- _Provided data_
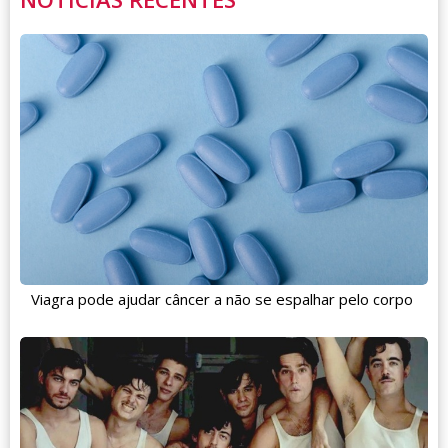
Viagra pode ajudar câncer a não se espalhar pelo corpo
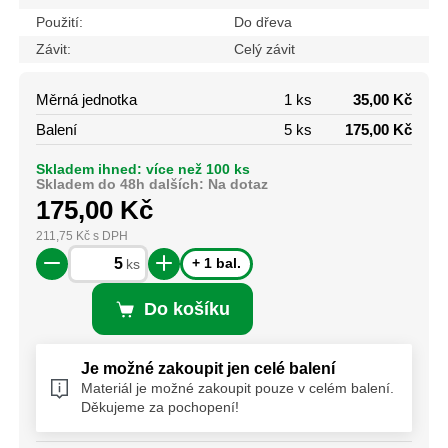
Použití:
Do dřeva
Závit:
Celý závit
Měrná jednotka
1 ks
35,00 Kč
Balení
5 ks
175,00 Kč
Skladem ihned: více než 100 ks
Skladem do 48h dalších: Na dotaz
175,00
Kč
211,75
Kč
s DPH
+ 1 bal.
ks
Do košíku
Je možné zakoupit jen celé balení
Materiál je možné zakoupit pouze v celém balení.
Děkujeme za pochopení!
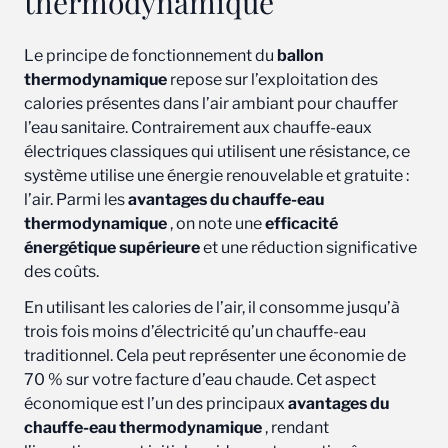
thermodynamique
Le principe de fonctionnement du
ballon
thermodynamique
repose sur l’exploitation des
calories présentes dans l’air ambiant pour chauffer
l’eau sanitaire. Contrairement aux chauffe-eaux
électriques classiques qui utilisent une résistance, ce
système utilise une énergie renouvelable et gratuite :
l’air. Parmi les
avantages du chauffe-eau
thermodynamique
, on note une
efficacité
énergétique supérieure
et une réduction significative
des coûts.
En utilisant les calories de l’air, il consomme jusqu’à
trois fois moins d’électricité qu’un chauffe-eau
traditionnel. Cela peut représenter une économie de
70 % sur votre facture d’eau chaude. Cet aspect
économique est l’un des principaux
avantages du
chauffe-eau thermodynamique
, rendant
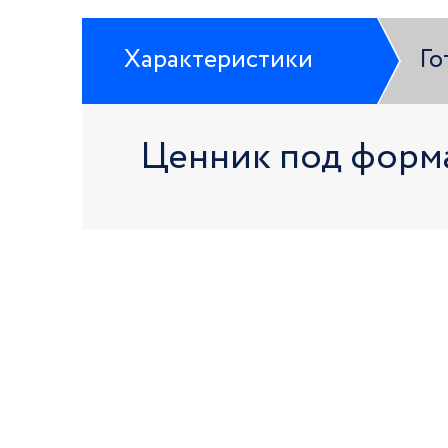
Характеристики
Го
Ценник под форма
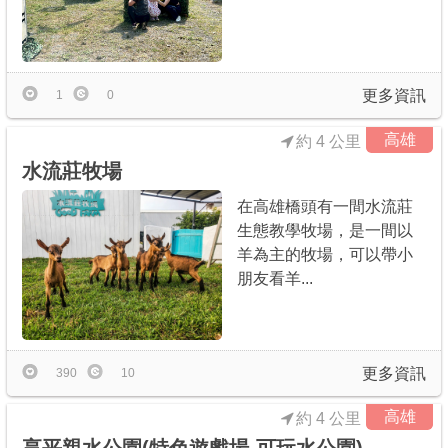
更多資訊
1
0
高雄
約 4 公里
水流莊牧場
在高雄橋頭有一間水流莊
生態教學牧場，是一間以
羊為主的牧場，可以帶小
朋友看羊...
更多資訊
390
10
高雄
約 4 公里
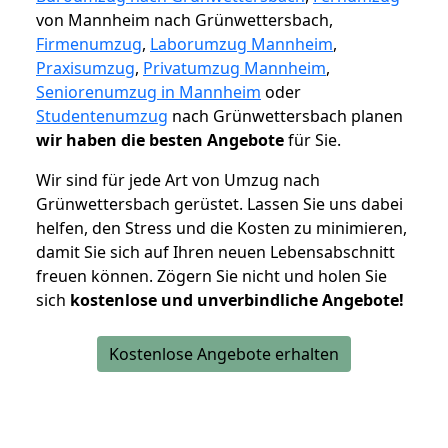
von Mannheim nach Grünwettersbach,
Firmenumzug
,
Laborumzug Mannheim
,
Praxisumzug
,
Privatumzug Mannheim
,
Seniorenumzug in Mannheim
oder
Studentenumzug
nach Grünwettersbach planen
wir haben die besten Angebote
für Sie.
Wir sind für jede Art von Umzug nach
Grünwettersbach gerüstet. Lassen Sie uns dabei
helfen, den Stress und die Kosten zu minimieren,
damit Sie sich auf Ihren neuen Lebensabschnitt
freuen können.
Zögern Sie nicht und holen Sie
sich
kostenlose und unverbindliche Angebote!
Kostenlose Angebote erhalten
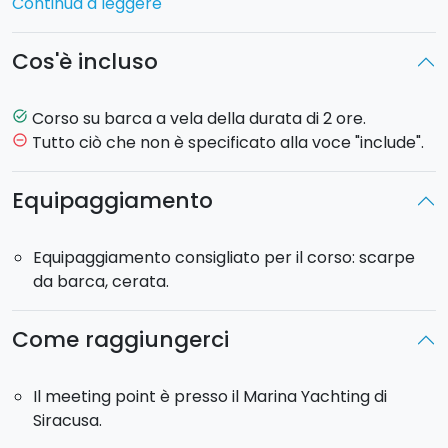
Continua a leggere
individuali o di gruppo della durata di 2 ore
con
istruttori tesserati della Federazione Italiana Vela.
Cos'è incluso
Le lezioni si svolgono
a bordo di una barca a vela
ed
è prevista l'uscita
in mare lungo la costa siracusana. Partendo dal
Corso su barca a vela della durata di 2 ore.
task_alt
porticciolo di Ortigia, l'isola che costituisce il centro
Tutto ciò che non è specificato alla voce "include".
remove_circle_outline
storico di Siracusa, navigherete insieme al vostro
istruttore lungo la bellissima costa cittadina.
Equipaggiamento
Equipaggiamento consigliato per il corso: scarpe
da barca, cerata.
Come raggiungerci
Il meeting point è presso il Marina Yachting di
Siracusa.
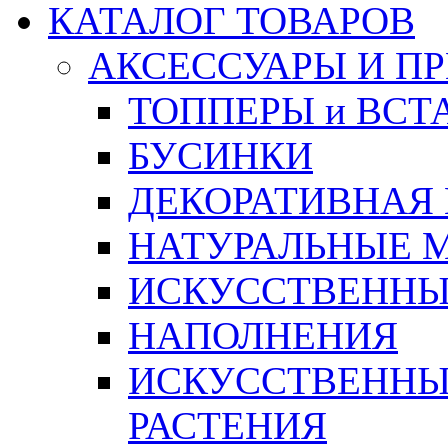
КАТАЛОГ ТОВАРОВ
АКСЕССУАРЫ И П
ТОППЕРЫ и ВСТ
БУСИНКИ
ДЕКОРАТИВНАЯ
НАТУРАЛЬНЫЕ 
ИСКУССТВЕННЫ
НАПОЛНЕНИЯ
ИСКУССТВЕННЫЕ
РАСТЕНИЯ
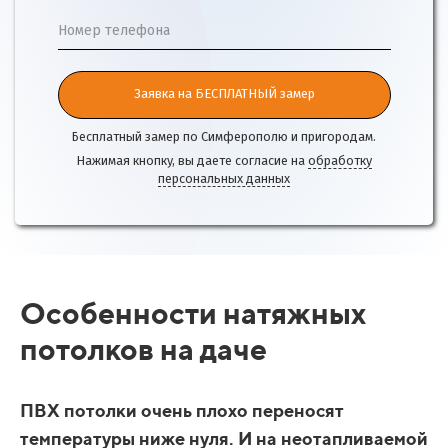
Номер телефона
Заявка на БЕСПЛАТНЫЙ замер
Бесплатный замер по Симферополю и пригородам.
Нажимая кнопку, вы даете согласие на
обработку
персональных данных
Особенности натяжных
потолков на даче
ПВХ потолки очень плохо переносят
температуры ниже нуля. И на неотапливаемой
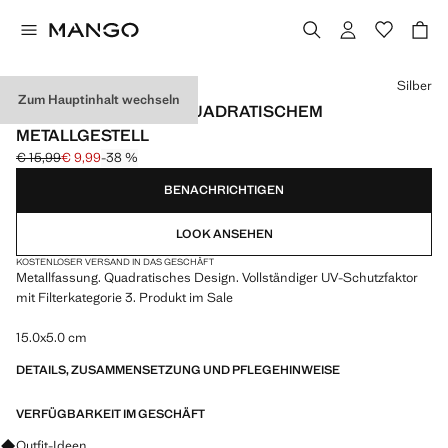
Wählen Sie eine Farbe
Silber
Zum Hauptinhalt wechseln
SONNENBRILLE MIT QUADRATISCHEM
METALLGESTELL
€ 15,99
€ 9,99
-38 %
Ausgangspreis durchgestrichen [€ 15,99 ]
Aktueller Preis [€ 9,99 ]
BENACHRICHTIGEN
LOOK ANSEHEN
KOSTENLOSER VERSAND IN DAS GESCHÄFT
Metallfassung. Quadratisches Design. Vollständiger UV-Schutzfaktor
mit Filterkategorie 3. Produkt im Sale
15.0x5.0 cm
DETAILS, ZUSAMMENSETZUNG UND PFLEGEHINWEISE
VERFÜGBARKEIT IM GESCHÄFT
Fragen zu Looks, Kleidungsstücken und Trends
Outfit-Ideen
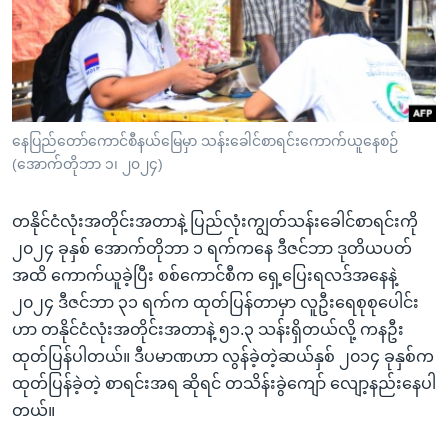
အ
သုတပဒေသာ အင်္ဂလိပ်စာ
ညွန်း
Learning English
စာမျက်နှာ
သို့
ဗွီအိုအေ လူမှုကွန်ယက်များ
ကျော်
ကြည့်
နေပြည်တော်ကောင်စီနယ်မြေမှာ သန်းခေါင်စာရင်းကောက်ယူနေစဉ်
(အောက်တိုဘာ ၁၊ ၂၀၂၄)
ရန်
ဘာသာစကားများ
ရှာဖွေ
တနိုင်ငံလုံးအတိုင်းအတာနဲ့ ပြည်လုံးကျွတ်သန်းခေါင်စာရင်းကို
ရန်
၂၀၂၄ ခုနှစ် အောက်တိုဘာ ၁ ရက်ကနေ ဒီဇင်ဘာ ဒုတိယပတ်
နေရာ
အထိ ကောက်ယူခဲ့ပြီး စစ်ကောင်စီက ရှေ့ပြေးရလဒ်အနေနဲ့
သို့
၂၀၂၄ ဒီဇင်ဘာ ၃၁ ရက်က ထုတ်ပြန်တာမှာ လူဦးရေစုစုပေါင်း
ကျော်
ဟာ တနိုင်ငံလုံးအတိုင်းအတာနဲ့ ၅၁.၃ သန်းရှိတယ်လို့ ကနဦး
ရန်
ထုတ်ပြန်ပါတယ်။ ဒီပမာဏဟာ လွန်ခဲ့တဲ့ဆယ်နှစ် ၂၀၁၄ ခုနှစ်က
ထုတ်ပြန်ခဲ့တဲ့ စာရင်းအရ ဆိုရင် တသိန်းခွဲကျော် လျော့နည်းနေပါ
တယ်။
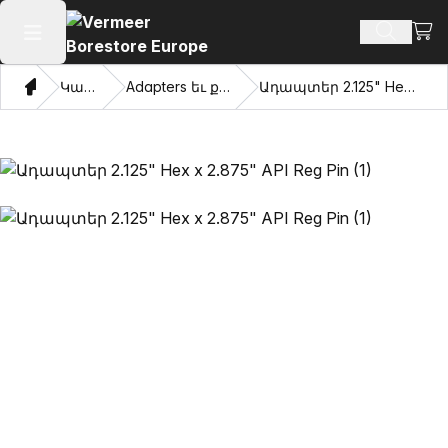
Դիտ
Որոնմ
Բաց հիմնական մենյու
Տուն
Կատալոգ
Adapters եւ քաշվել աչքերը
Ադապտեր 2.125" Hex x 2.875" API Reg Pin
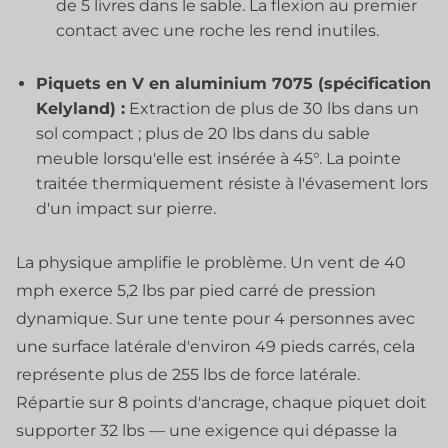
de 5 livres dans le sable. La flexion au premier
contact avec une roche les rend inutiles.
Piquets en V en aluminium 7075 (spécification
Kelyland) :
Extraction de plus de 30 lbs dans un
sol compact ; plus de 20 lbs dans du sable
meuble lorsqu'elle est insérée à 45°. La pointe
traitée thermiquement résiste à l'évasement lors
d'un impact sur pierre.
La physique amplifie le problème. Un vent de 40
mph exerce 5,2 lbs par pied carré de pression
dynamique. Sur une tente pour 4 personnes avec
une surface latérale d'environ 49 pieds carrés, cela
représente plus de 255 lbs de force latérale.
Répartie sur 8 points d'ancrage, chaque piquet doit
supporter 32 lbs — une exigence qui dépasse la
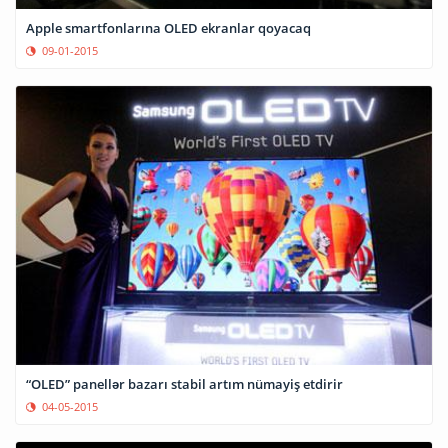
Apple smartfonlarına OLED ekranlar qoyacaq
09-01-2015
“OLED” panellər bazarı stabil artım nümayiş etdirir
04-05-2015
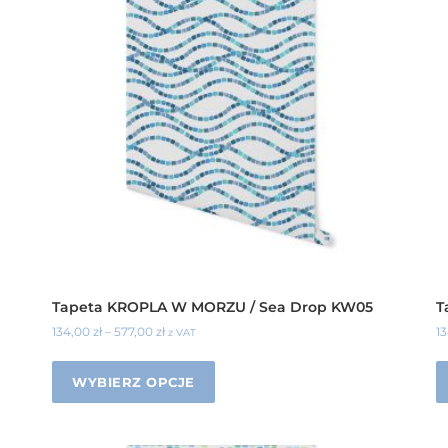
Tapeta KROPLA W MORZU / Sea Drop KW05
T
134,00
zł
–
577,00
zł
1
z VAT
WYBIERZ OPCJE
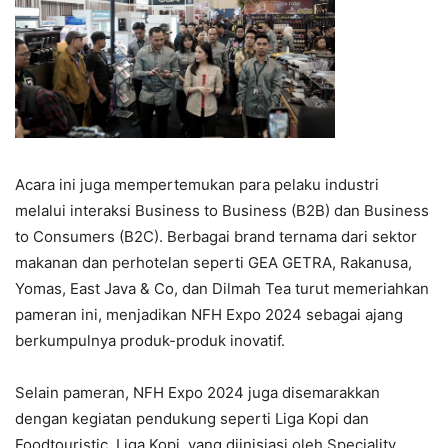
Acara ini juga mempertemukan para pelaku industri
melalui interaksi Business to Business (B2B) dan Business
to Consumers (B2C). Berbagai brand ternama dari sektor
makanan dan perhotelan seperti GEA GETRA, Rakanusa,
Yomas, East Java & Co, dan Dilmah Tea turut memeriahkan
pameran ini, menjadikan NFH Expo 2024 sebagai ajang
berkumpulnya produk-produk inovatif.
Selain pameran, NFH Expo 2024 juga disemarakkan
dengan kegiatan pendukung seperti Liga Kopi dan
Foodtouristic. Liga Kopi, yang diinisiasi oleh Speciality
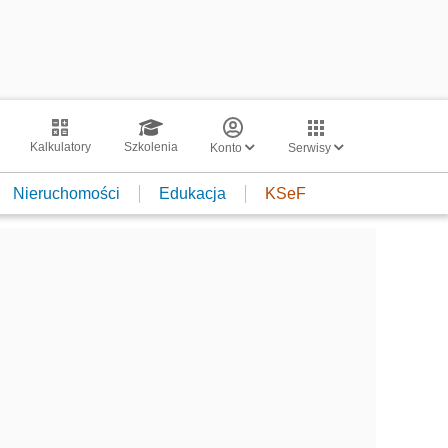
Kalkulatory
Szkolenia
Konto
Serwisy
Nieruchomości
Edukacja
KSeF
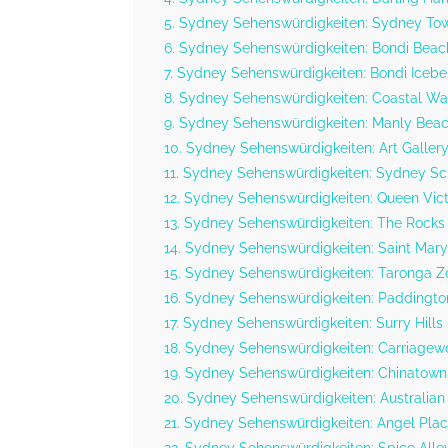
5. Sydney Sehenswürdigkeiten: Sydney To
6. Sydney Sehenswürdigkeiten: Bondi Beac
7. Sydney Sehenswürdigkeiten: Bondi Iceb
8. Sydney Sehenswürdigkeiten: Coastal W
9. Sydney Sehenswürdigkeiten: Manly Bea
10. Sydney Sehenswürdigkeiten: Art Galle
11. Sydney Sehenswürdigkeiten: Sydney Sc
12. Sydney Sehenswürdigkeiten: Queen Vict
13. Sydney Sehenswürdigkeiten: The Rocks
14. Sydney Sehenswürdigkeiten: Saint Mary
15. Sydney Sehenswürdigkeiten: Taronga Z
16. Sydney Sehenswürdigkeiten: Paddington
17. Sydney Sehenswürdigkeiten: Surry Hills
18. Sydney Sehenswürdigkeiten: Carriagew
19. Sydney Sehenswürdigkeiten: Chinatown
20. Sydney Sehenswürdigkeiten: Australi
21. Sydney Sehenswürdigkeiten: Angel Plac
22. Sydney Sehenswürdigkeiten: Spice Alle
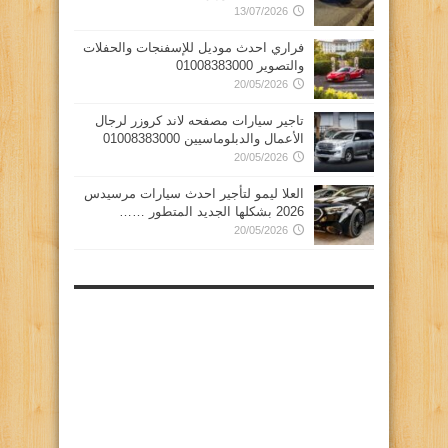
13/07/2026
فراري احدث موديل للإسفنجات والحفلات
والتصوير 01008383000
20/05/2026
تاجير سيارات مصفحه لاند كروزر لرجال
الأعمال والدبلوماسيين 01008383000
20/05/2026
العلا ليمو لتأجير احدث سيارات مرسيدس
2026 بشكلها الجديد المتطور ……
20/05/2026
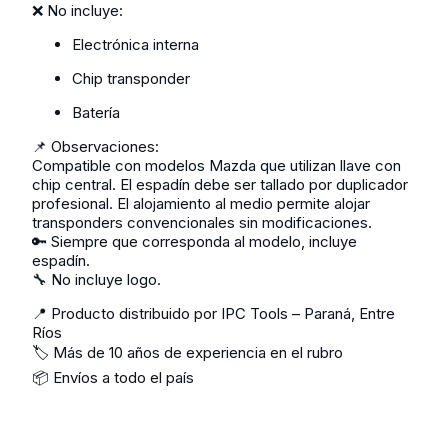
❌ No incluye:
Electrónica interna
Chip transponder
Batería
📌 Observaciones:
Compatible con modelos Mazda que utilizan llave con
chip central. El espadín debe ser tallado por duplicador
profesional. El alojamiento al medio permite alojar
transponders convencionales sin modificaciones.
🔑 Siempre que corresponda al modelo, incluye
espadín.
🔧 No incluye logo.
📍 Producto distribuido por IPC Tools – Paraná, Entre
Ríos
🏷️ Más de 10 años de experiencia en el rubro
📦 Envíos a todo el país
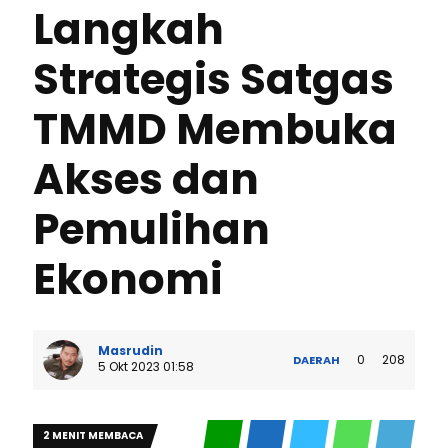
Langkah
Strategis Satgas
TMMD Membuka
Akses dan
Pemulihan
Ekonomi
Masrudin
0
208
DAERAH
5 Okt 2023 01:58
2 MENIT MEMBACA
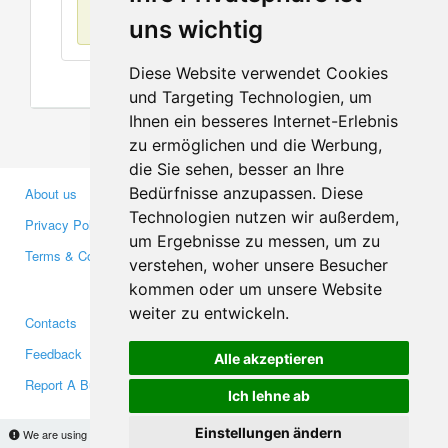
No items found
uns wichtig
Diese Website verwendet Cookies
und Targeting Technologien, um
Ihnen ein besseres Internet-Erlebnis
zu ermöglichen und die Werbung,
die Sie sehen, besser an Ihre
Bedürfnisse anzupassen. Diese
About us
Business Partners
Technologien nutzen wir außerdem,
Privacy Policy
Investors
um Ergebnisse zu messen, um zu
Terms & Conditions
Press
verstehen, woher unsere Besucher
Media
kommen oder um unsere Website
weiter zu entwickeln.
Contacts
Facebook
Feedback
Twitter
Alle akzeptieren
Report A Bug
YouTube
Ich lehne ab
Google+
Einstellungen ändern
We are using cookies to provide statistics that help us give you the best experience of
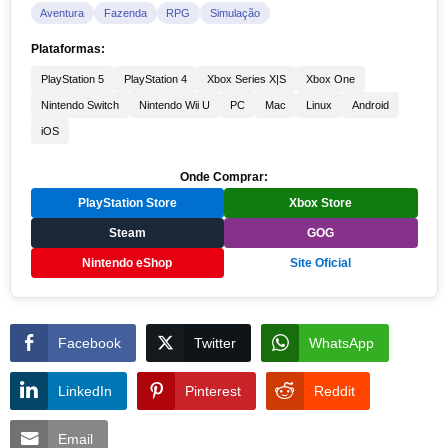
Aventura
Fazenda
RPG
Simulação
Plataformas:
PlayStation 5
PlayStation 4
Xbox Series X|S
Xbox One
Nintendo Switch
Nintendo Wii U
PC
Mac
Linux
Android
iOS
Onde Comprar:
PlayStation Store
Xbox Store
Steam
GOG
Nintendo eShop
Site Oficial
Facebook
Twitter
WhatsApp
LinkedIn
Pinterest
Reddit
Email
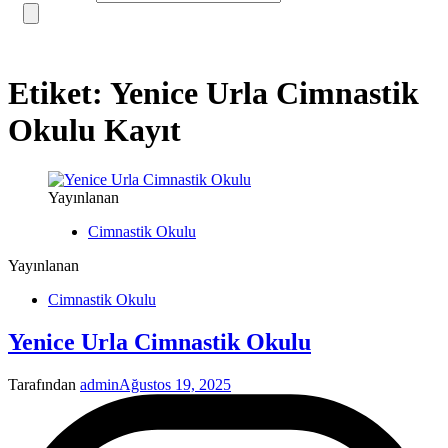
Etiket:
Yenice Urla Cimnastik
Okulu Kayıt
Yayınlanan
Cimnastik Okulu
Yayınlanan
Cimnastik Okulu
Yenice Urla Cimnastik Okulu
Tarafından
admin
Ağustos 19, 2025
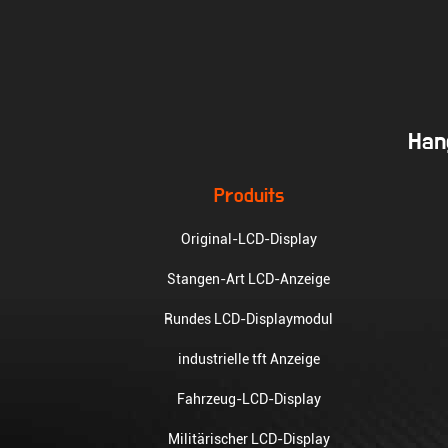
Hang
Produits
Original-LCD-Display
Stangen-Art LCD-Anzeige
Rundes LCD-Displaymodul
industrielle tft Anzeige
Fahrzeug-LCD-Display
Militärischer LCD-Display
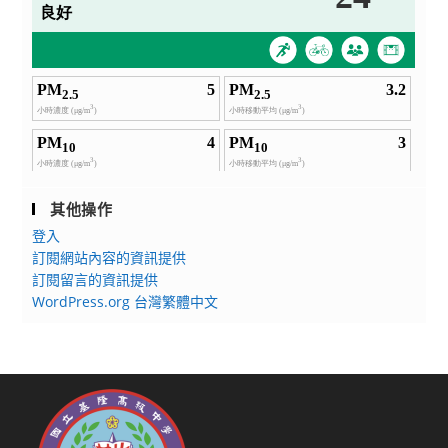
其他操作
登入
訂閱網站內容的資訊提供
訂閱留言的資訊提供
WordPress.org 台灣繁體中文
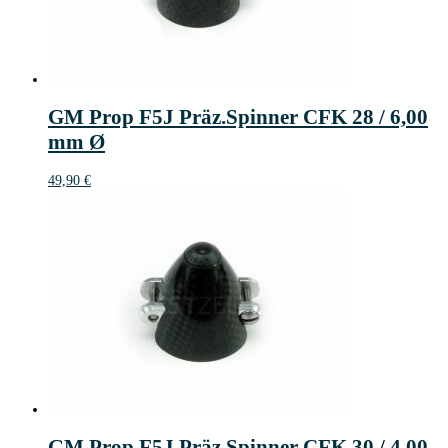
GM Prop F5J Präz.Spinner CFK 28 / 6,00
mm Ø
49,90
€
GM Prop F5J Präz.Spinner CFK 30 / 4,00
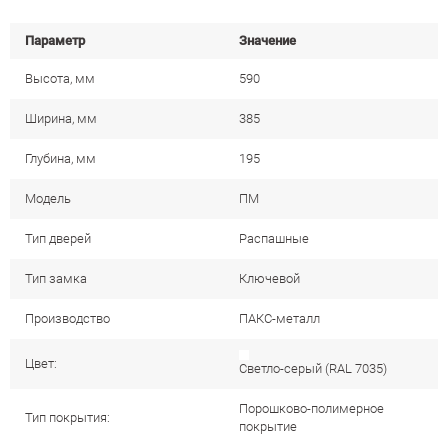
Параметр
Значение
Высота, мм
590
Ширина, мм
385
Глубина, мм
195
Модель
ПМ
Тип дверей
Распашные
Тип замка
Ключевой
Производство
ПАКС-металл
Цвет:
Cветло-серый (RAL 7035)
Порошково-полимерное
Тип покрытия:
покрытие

- _Task to carry out_
Check each line of the data above for the word "juga" and copy the ones where it is found.

- _Expected answer_
Acara ini juga mempertemukan para pelaku industri
Selain pameran, NFH Expo 2024 juga disemarakkan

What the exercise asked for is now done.